━━━━━ Provided entries ━━━━━

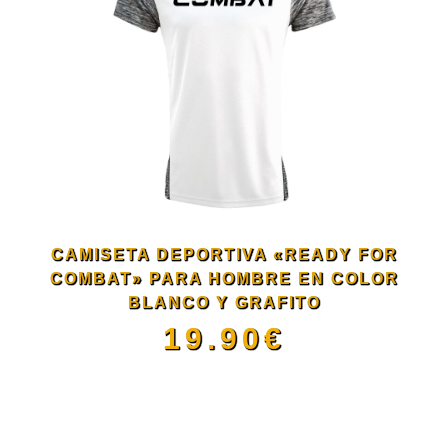
de
múltiples
producto
variantes.
Las
opciones
se
CAMISETA DEPORTIVA «READY FOR
COMBAT» PARA HOMBRE EN COLOR
pueden
BLANCO Y GRAFITO
19.90
€
elegir
Este
en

━━━━━

None of the pictures should appear, though every line of the data above must be reproduced exactly.

[Answer to this problem]
de
múltiples
producto
variantes.
Las
opciones
se
CAMISETA DEPORTIVA «READY FOR
COMBAT» PARA HOMBRE EN COLOR
pueden
BLANCO Y GRAFITO
19.90
€
elegir
Este
en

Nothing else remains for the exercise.